La. Const. art. I, § 20 guarantees that, "[n]o law shall subject any person to cruel or unusual punishment." To constitute an excessive sentence, the reviewing court must find the penalty so grossly disproportionate to the severity of the crime as to shock our sense of justice or that the sentence makes no measurable contribution to acceptable penal goals and is, therefore, nothing more than a needless imposition of pain and suffering. State v. Campbell , 404 So.2d 1205 (La.1981). The trial court has wide discretion in the imposition of sentence within the statutory limits and such sentence shall not be set aside as excessive absent a manifest abuse of discretion. State v. Etienne , 99-192 (La.App. 3 Cir. 10/13/99), 746 So.2d 124, writ denied , 00-0165 (La. 6/30/00), 765 So.2d 1067. The relevant question is whether the trial court abused its broad sentencing discretion, not whether another sentence might have been more appropriate. State v. Cook , 95-2784 (La. 5/31/96), 674 So.2d 957, cert. denied , 519 U.S. 1043, 117 S.Ct. 615, 136 L.Ed.2d 539 (1996).

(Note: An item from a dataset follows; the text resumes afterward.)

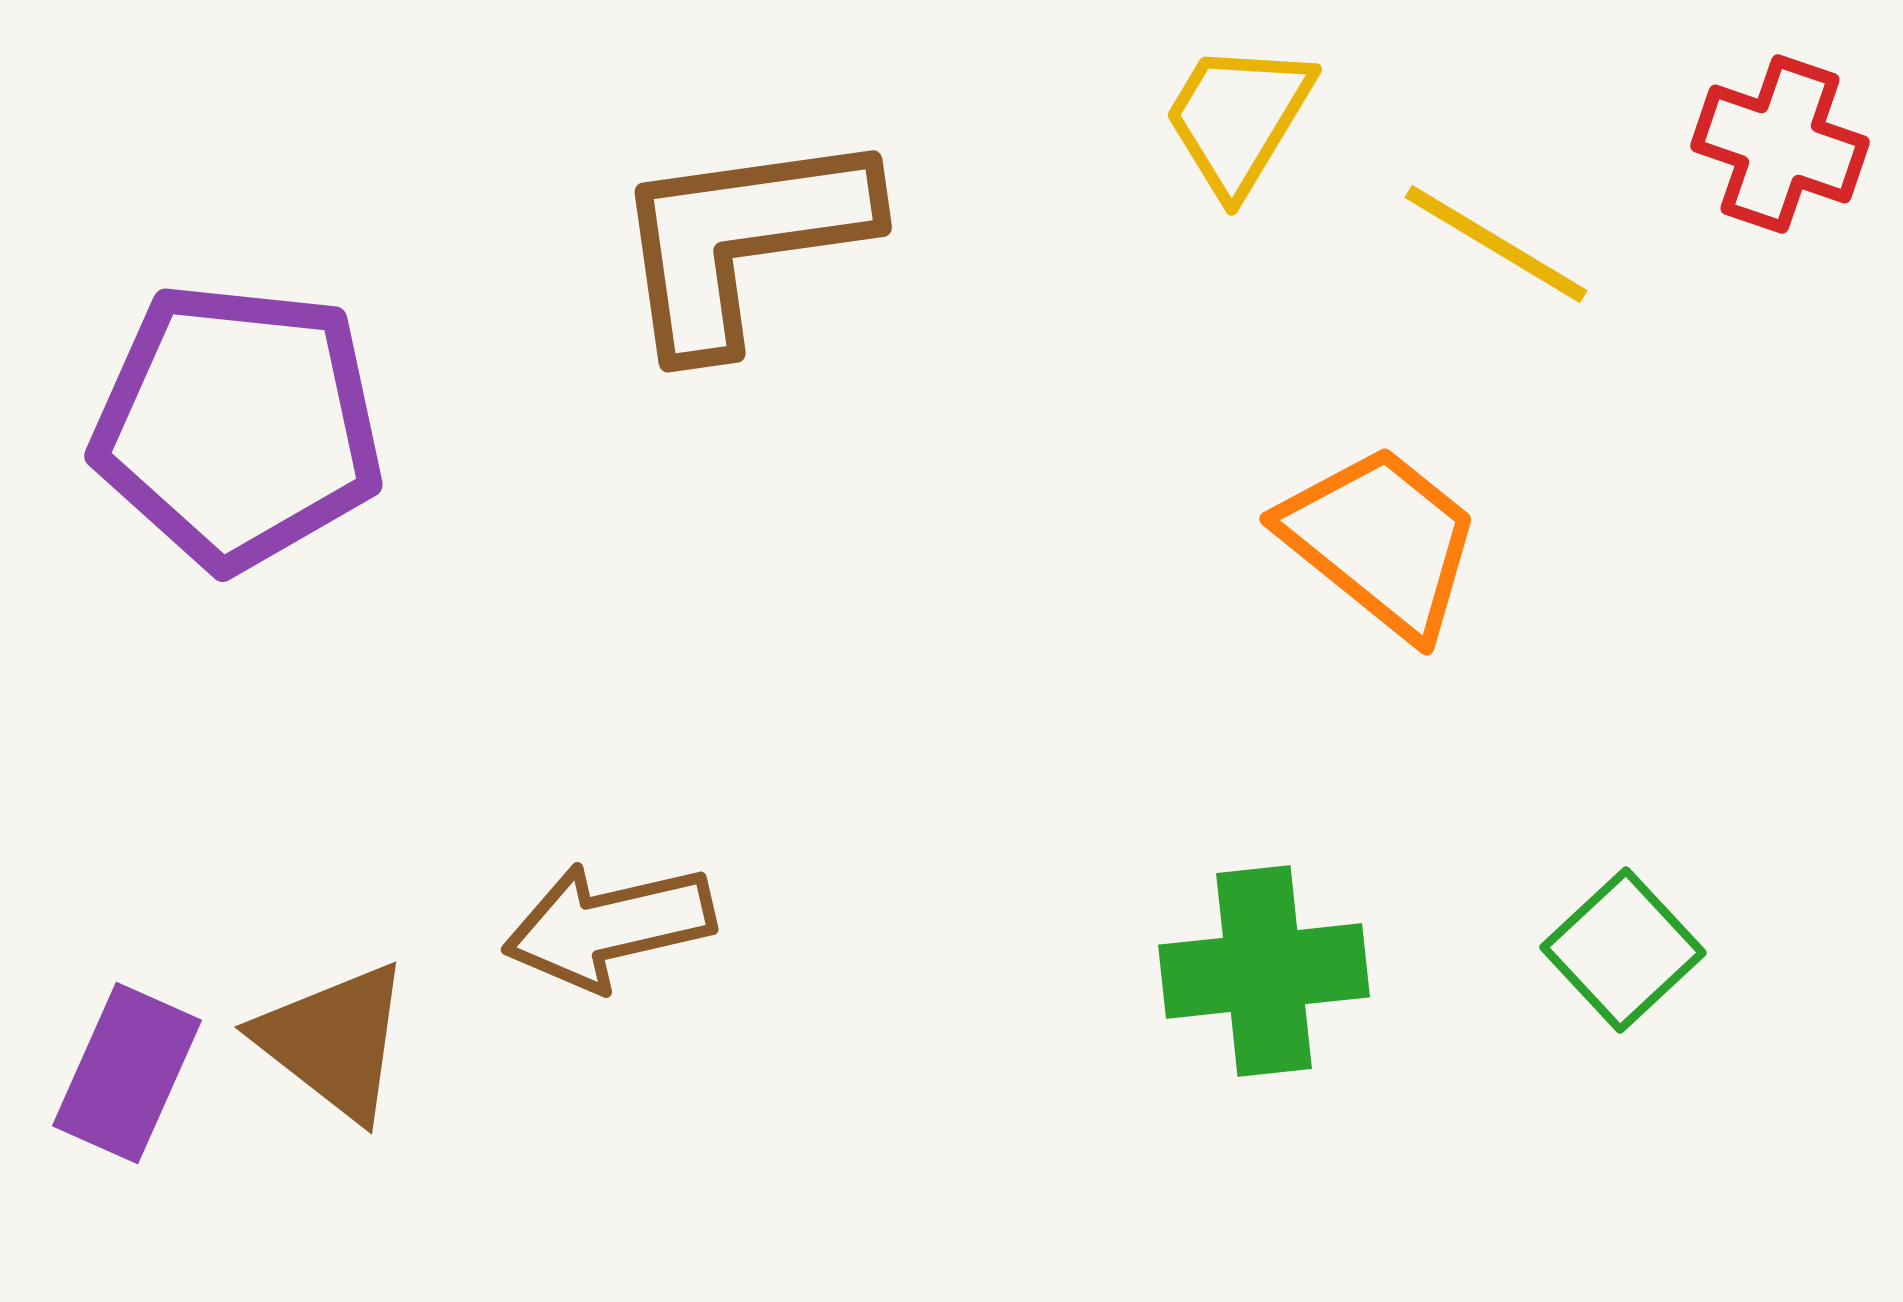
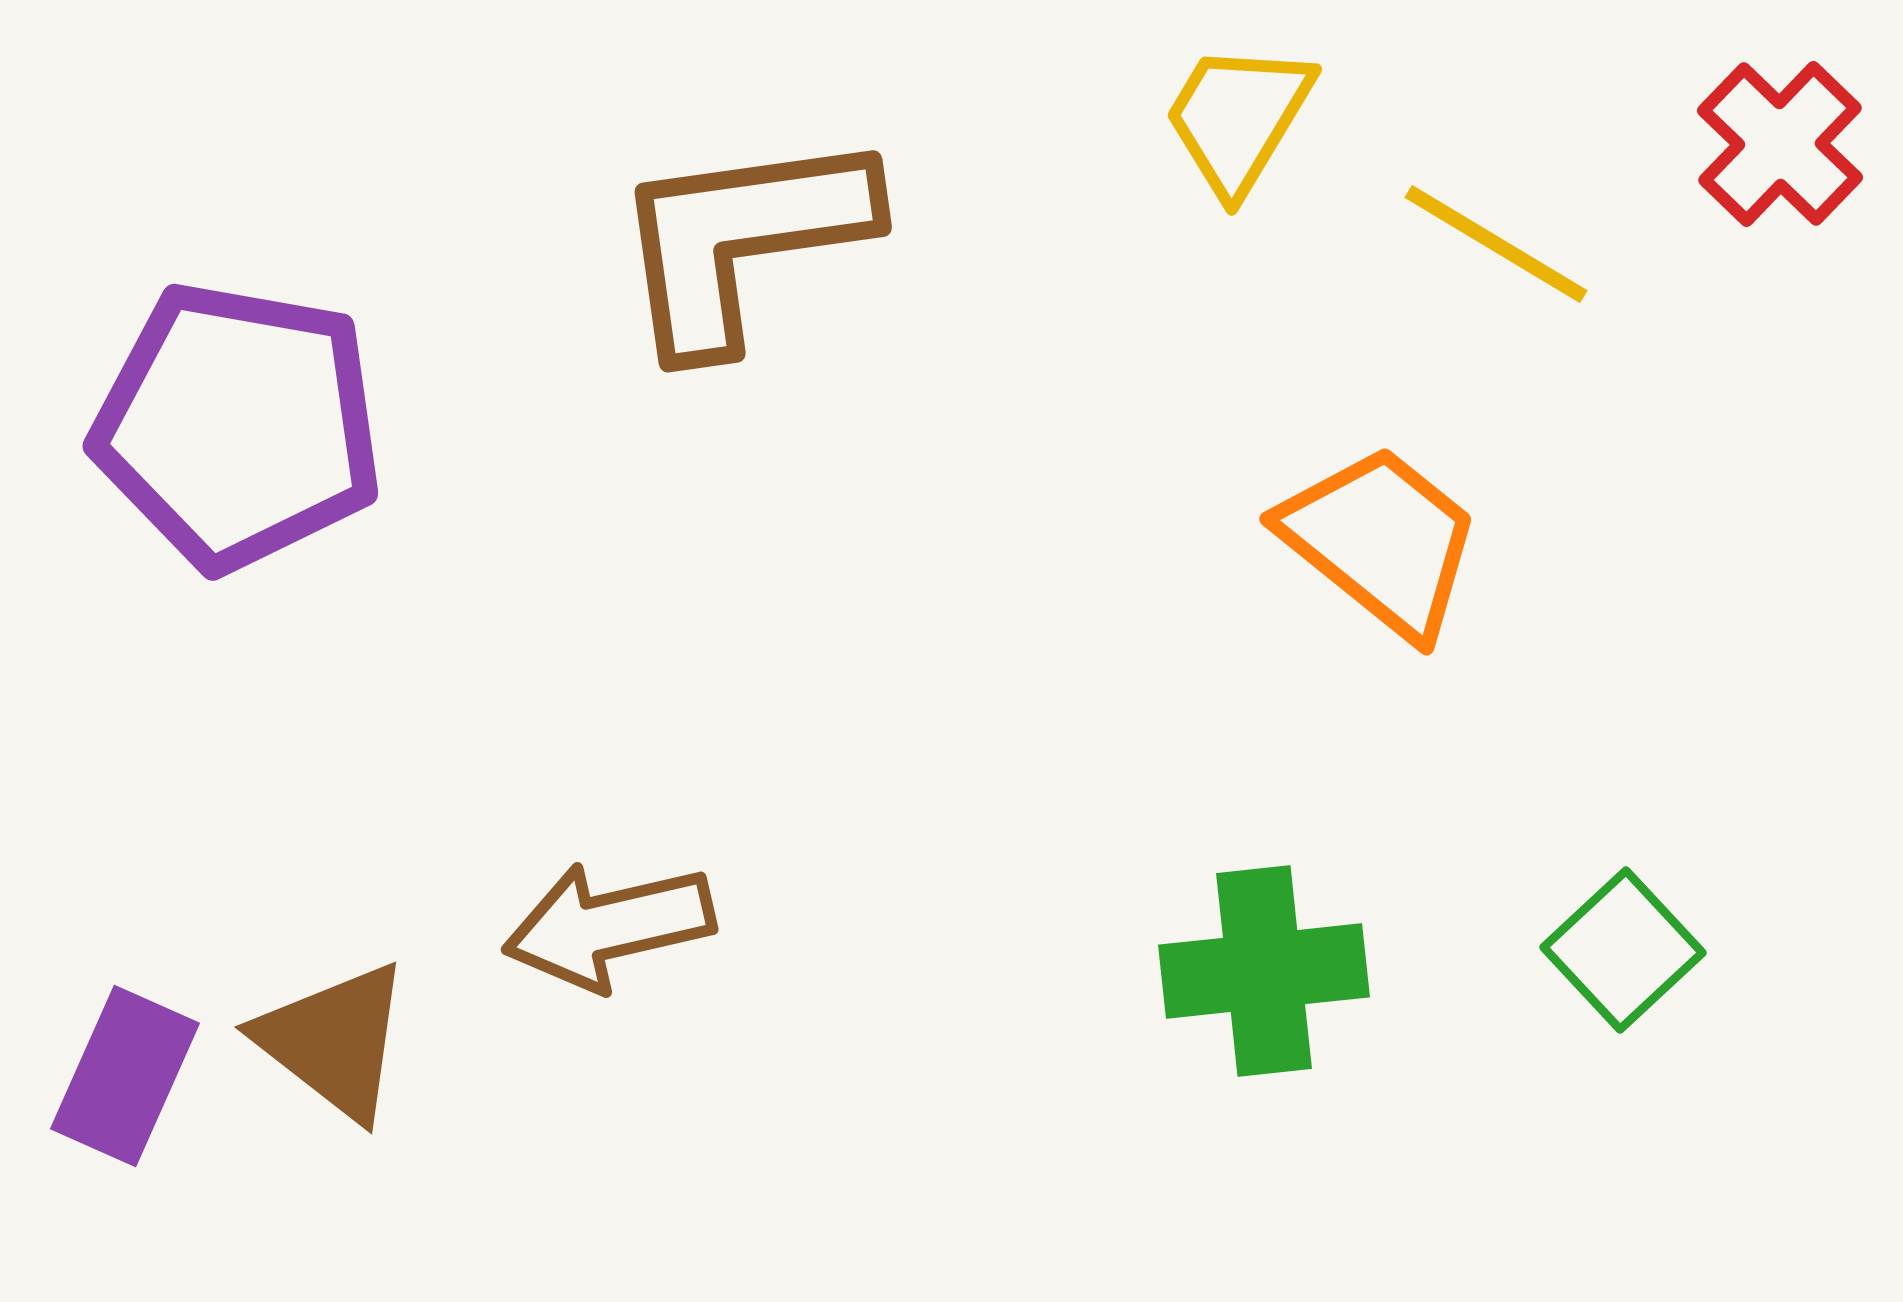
red cross: rotated 25 degrees clockwise
purple pentagon: rotated 4 degrees clockwise
purple rectangle: moved 2 px left, 3 px down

Further, in reviewing the defendant's sentences, the appellate court should consider the nature of the crime, the nature and background of the offender, and the sentences imposed for similar crimes. State v. Lisotta , 98-648 (La.App. 5 Cir. 12/16/98), 726 So.2d 57 (citing State v. Telsee , 425 So.2d 1251 (La.1983) ), writ denied , 99-433 (La. 6/25/99), 745 So.2d 1183. In State v. Smith , 02-719, p. 4 (La.App. 3 Cir. 2/12/03), 846 So.2d 786, 789, writ denied , 03-562 (La. 5/30/03), 845 So.2d 1061, a panel of this court observed that:

While a comparison of sentences imposed for similar crimes may provide some insight, "it is well settled that sentences must be individualized to the particular offender and to the particular offense committed." State v. Batiste , 594 So.2d 1 (La.App. 1 Cir.1991). Additionally, it is within the purview of the trial court to particularize the sentence because the trial judge "remains in the best position to assess the aggravating and mitigating circumstances presented by each case." State v. Cook , 95-2784 (La. 5/31/96), 674 So.2d 957, 958 [, cert. denied , 519 U.S. 1043, 117 S.Ct. 615, 136 L.Ed.2d 539 (1996) ].

State v. Soileau , 13-770, 13-771, pp. 4-5 (La.App. 3 Cir. 2/12/14), 153 So.3d 1002, 1005-06, writ denied , 14-452 (La. 9/26/14), 149 So.3d 261.

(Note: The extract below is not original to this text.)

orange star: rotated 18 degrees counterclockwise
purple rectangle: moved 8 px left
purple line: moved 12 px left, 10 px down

This court, in State v. Baker , 06-1218 (La.App. 3 Cir. 4/18/07), 956 So.2d 83, writ denied , 07-320 (La. 11/9/07), 967 So.2d 496, and writ denied , 07-1116 (La. 12/7/07), 969 So.2d 626, adopted the fifth circuit's three factor test from State v. Lisotta , 98-648 (La.App. 5 Cir. 12/16/98), 726 So.2d 57, writ denied , 99-433 (La. 6/25/99), 745 So.2d 1183, which established that an appellate court should consider the nature of the crime, the nature and background of the offender, and the sentences imposed for similar crimes when dealing with a claim of excessive sentencing. Since Defendant here is in fact asserting his sentences are excessive, we will review his claim under Baker , 956 So.2d 83.

Looking first to the nature of the crime, we note that this court held that Defendant must be sentenced under La.R.S. 40:967(C)(1), since the quantity of cocaine possessed was not determined. Guillory , 318 So.3d at 382. The sentencing range for possession of cocaine under this statute requires imprisonment for not more than two years and the possibility of a fine of not more than five thousand dollars. As to possession of marijuana, this court has noted previously that, "[t]he record evidence indicates that Defendant possessed 3.5 grams of marijuana, which is clearly less than fourteen grams. Accordingly, no issue as to the applicable sentencing provision [ La.R.S. 40:966(C)(2)(a),] is raised by the entry of a verdict of possession of marijuana." Guillory , 318 So.3d at 380. The sentencing range for possession of marijuana, under La.R.S. 40:966(C)(2)(a), requires the offender to be fined not more than three hundred dollars, imprisoned in the parish jail for not more than fifteen days, or both. Thus, given that the court suspended the payment of any fines on both sentences, Defendant did not in fact receive the maximum sentences for either offense.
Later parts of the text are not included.